Brief:
Search the material for the string "ambiente" and copy each line where it occurs.

Source records:
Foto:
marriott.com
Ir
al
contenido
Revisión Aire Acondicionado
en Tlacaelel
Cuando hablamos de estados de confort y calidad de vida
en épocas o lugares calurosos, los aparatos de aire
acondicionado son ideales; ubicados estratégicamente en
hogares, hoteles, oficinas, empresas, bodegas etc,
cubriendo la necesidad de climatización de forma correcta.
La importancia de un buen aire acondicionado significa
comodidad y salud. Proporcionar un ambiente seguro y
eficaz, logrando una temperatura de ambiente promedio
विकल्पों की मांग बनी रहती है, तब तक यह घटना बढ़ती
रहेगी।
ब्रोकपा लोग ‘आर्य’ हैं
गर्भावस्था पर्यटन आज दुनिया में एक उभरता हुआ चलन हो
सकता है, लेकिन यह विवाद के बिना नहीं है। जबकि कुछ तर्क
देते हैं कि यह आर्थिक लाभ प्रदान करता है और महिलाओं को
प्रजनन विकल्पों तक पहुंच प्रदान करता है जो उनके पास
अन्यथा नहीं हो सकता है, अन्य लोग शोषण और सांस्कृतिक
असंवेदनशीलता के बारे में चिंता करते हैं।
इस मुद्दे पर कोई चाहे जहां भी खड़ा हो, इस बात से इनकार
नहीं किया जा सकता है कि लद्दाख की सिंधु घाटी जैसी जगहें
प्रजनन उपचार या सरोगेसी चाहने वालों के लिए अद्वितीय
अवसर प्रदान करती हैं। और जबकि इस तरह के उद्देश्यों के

* * *

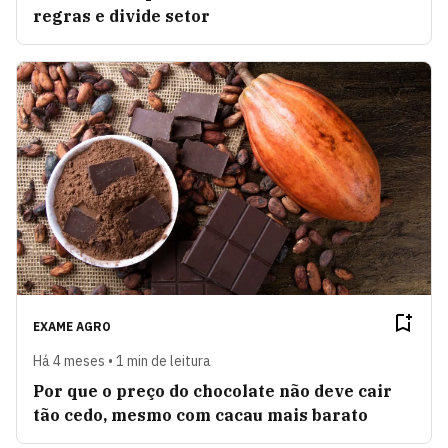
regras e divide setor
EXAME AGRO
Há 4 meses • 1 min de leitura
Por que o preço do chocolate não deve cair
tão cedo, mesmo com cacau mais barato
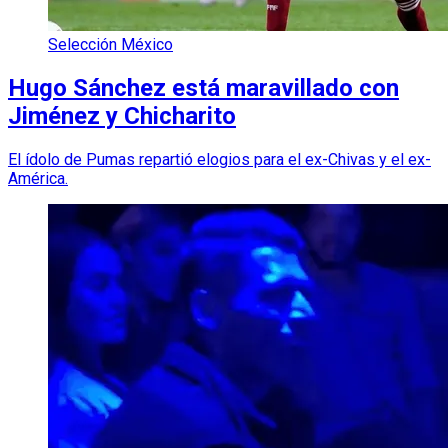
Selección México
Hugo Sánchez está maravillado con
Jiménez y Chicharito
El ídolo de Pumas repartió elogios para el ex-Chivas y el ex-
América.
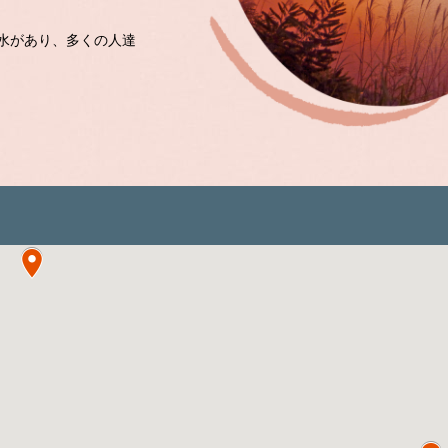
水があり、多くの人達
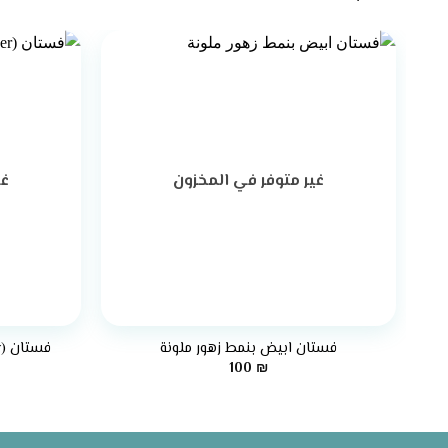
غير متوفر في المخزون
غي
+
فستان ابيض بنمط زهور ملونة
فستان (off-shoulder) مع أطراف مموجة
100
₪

Written solution:
comodidad y salud. Proporcionar un ambiente seguro y
eficaz, logrando una temperatura de ambiente promedio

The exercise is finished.